Maybe it’s in the air, I dunno. But I’m hoping yesterday’s storms–seen to be literally a wall of brown out the windows of Bunker’s–cleared about ten days’ worth of bad karma. You know, an accumulation of weird breakdowns, bad communication, minor automotive hiccups, moving violations, unspeakable regression, birds gathering in strange symmetric formations on top of billboards, potentially song-ending skips of the needle across the twelve-inch dance-mix of life. (Karl dying, for example.) Sometimes we try too hard, fight too much, get too wrapped up in ourselves. I do, anyway.

So I’m riding my bike, which I do instead of lunch on Tuesdays, on the bike path past Mill City Musuem just beyond the new Guthrie skyway-to-nowhere. Hot as a two-peckered billygoat. I can see four figures ahead on the bike path: One, a city worker with a weed-whacker, not far from her little John Deere lawn tractor. What appears to be a very large woman in a green tank-top, a lunch-time walker, standing nearby making conversation. And beyond, a doughy couple, recently retired yuppies on nice mountain bikes.

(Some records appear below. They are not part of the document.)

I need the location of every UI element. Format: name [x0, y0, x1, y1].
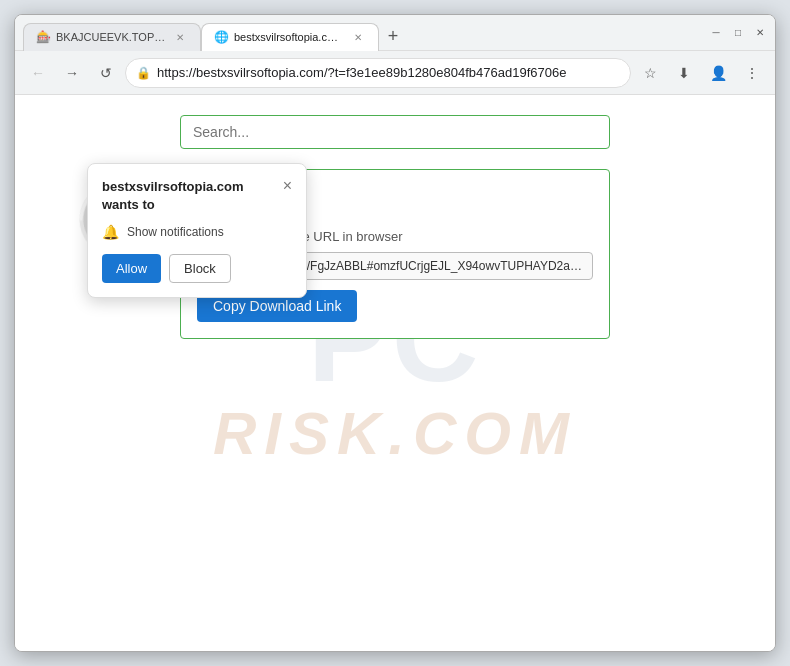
popup-title: bestxsvilrsoftopia.com wants to	[102, 178, 277, 214]
window-controls: ─ □ ✕	[709, 26, 767, 40]
menu-button[interactable]: ⋮	[737, 58, 767, 88]
title-bar: 🎰 BKAJCUEEVK.TOP: Crypto Casin... ✕ 🌐 be…	[15, 15, 775, 51]
popup-actions: Allow Block	[102, 254, 292, 283]
tab2-label: bestxsvilrsoftopia.com/?t=f3e1...	[234, 31, 344, 43]
lock-icon: 🔒	[136, 66, 151, 80]
refresh-button[interactable]: ↺	[91, 58, 121, 88]
tab-bar: 🎰 BKAJCUEEVK.TOP: Crypto Casin... ✕ 🌐 be…	[23, 15, 701, 50]
tab1-close-btn[interactable]: ✕	[172, 29, 188, 45]
popup-close-button[interactable]: ×	[283, 178, 292, 194]
new-tab-button[interactable]: +	[379, 23, 407, 51]
tab-inactive[interactable]: 🎰 BKAJCUEEVK.TOP: Crypto Casin... ✕	[23, 23, 201, 51]
toolbar-actions: ☆ ⬇ 👤 ⋮	[635, 58, 767, 88]
allow-button[interactable]: Allow	[102, 254, 161, 283]
tab2-favicon: 🌐	[214, 30, 228, 44]
tab-active[interactable]: 🌐 bestxsvilrsoftopia.com/?t=f3e1... ✕	[201, 23, 379, 51]
search-area	[180, 115, 610, 149]
popup-notification-label: Show notifications	[127, 225, 224, 239]
notification-popup: bestxsvilrsoftopia.com wants to × 🔔 Show…	[87, 163, 307, 298]
forward-button[interactable]: →	[57, 58, 87, 88]
content-area: 🔍 PC RISK.COM s: 2025 Copy and paste the…	[15, 95, 775, 651]
close-button[interactable]: ✕	[753, 26, 767, 40]
browser-window: 🎰 BKAJCUEEVK.TOP: Crypto Casin... ✕ 🌐 be…	[14, 14, 776, 652]
block-button[interactable]: Block	[169, 254, 231, 283]
download-button[interactable]: ⬇	[669, 58, 699, 88]
address-bar[interactable]: 🔒 https://bestxsvilrsoftopia.com/?t=f3e1…	[125, 58, 631, 88]
popup-notification-row: 🔔 Show notifications	[102, 224, 292, 240]
tab1-label: BKAJCUEEVK.TOP: Crypto Casin...	[56, 31, 166, 43]
minimize-button[interactable]: ─	[709, 26, 723, 40]
tab2-close-btn[interactable]: ✕	[350, 29, 366, 45]
url-text: https://bestxsvilrsoftopia.com/?t=f3e1ee…	[157, 65, 620, 80]
bookmark-button[interactable]: ☆	[635, 58, 665, 88]
search-input[interactable]	[180, 115, 610, 149]
profile-button[interactable]: 👤	[703, 58, 733, 88]
back-button[interactable]: ←	[23, 58, 53, 88]
tab1-favicon: 🎰	[36, 30, 50, 44]
popup-header: bestxsvilrsoftopia.com wants to ×	[102, 178, 292, 214]
maximize-button[interactable]: □	[731, 26, 745, 40]
toolbar: ← → ↺ 🔒 https://bestxsvilrsoftopia.com/?…	[15, 51, 775, 95]
bell-icon: 🔔	[102, 224, 119, 240]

It goes down like this: I pass the weed-whacker and the woman in the green tank top, who turns out to be a deep-voiced man with huge breasts. She or he is holding out her hand to the weed-whacker, as if to shake hands. The weed-whacker does not take the hand, but keeps holding the whacker, not unfriendly, really, just busy–which suddenly makes me think the man-woman is pointing at something with an open hand. S/he says, “Well, don’t work too hard, it’s awfully hot out here.” His/her hair is really frizzy straw blonde, could be a wig I suppose. My thought was not cynical or sarcastic. I said to myself, That’s a transgendered person. My city. My bike path. My people. Cool!

As I peddled a little farther, I reached the yuppie couple, who were struggling against a light wind and the powerful heat, same direction only much slower. They were in shorts and tee-shirts, big bubble helments. He was ahead of her. And she called up to him, plainly referring to the person we’d just passed. “What was that?” she said, with plain disgust.

It made me sad. And a little mad. Like I said, maybe it’s in the air. It can never rain hard enough, I guess.